Brown v. Douglas

122 S.E.2d 747 | Ga. Ct. App. | 1961

104 Ga. App. 769 (1961)
122 S.E.2d 747

BROWN
v.
DOUGLAS.

39115.

Court of Appeals of Georgia.

Decided November 7, 1961.

Pritchard & Thomas, M. C. Pritchard, for plaintiff in error.

Folks Huxford, Garrett & McDonald, Frank B. McDonald, Jr., contra.

CARLISLE, Presiding Judge.

1. The petition in this case alleges the ability of the parties to contract a marriage, a promise and agreement between the plaintiff and defendant to be married, the breach of the contract or promise by the defendant by his ultimate abandonment of the contract and refusal to carry it out, and general damages accruing to the plaintiff therefrom. It thus stated a cause of action and the judge of the superior court erred in dismissing it on general demurrer. Parker v. Forehand, 99 Ga. 743 (28 S.E. 400); Graves v. Rivers, 123 Ga. 224, 227 (51 S.E. 318). Admittedly, the petition contains much that is surplusage and unnecessary to the cause of action, but this has never been known to be cause for dismissing an otherwise good cause of action on general demurrer. It was not necessary that the petition allege the exact terms of the contract as to time or place of performance expected or agreed upon. Spence v. Carter, 33 Ga. App. 279, 290 (2) (125 S.E. 883).

2. While an action for breach of promise to marry is essentially one ex contractu, the measure of damages is classed with actions ex delicto, and where no special damages are alleged or shown "and the injury is confined to the peace, happiness and feelings of the plaintiff, no measure of damages can be prescribed save the enlightened consciences of impartial jurors." Parker v. Forehand, 99 Ga. 743, 746, supra; Morris v. Stanford, 58 Ga. App. 726, 728 (3) (199 S.E. 773). The petition is not duplicitous.

3. "It has been held many times that a demurrer, `being a critic, must itself be free from imperfection.' This is particularly true of a special demurrer, which must point out clearly and specifically the alleged imperfection in the pleading attacked by it. It `must lay its finger, as it were, upon the very point.' Alford v. Davis, 21 Ga. App. 820 (4a) (95 S.E. 313)." Martin v. Gurley, 74 Ga. App. 642, 643 (40 SE2d 787). Accordingly, a demurrer which merely recites that a paragraph of the petition is vague, indefinite and uncertain is itself so vague, indefinite and uncertain as to present no question for decision by the court (Rhyne v. Price, 82 Ga. App. 691, 697 (2) 62 SE2d 420), and a demurrer on the ground that allegations are irrelevant and conclusions of the pleader and not statements *770 of facts, which demurrer does not set forth how or wherein such allegations are thus deficient, is too incomplete to invoke a ruling of the court and is itself subject to the criticisms it seeks to level at the petition. Central of Ga. Ry. Co. v. Sharpe, 83 Ga. App. 12, 22 (3) (62 SE2d 427). In this case all of the special demurrers were subject in some degree to the criticism of incompleteness and imperfection indicated above, and were improperly sustained.

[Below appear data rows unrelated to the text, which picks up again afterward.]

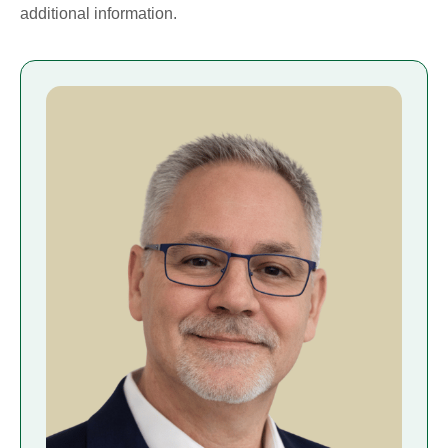
additional information.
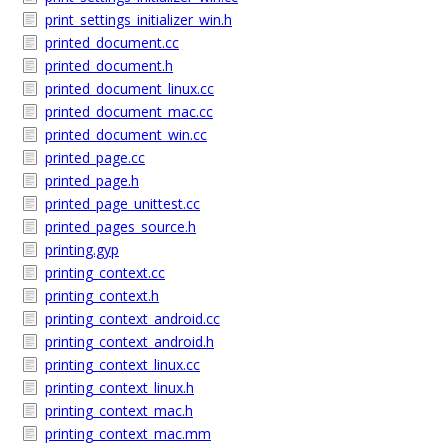
print_settings_initializer_win.h
printed_document.cc
printed_document.h
printed_document_linux.cc
printed_document_mac.cc
printed_document_win.cc
printed_page.cc
printed_page.h
printed_page_unittest.cc
printed_pages_source.h
printing.gyp
printing_context.cc
printing_context.h
printing_context_android.cc
printing_context_android.h
printing_context_linux.cc
printing_context_linux.h
printing_context_mac.h
printing_context_mac.mm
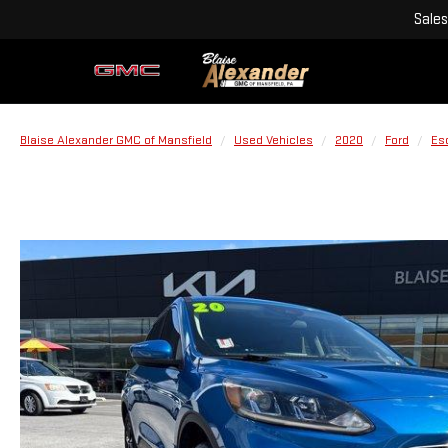
Sales
Blaise Alexander GMC of Mansfield
Used Vehicles
2020
Ford
Es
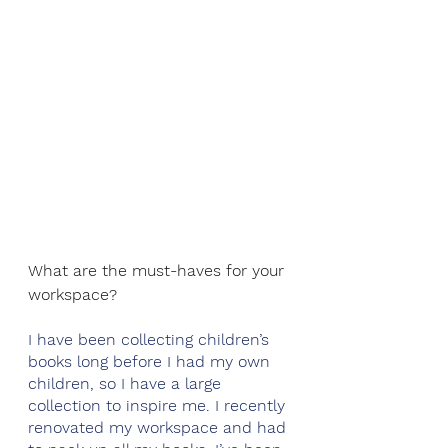
What are the must-haves for your 
workspace? 
I have been collecting children’s 
books long before I had my own 
children, so I have a large 
collection to inspire me. I recently 
renovated my workspace and had 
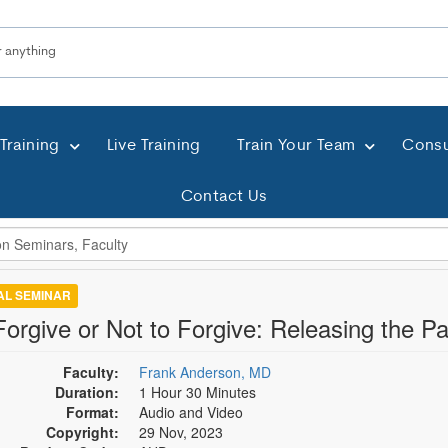
Training
Live Training
Train Your Team
Consu
Contact Us
TAL SEMINAR
Forgive or Not to Forgive: Releasing the P
Faculty:
Frank Anderson, MD
Duration:
1 Hour 30 Minutes
Format:
Audio and Video
Copyright:
29 Nov, 2023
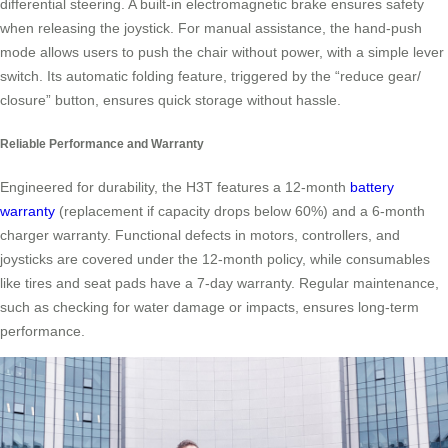
differential steering. A built-in electromagnetic brake ensures safety
when releasing the joystick. For manual assistance, the hand-push
mode allows users to push the chair without power, with a simple lever
switch. Its automatic folding feature, triggered by the “reduce gear/
closure” button, ensures quick storage without hassle.
Reliable Performance and Warranty
Engineered for durability, the H3T features a 12-month
battery
warranty
(replacement if capacity drops below 60%) and a 6-month
charger warranty. Functional defects in motors, controllers, and
joysticks are covered under the 12-month policy, while consumables
like tires and seat pads have a 7-day warranty. Regular maintenance,
such as checking for water damage or impacts, ensures long-term
performance.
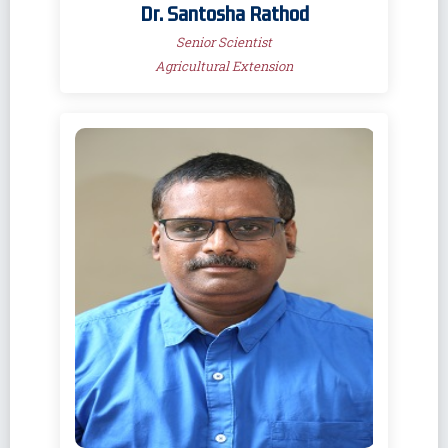
Dr. Santosha Rathod
Senior Scientist
Agricultural Extension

4. Certain allegations of the petition were demurred to on the ground that they plainly showed that the petition was filed as an attempted blackmail under the guise of legal procedure. The allegations of the petition clearly do not show any such fact and to the extent that the demurrers seek to raise this issue they are speaking demurrers. If such matters are proper to be raised in this case, they address themselves to an affirmative defense by the defendant and not to attacks on the allegations of the petition.

5. Under the foregoing rules, none of the special demurrers was meritorious and the trial court erred in sustaining all of the special demurrers.

Judgment reversed. Eberhardt and Custer, JJ., concur.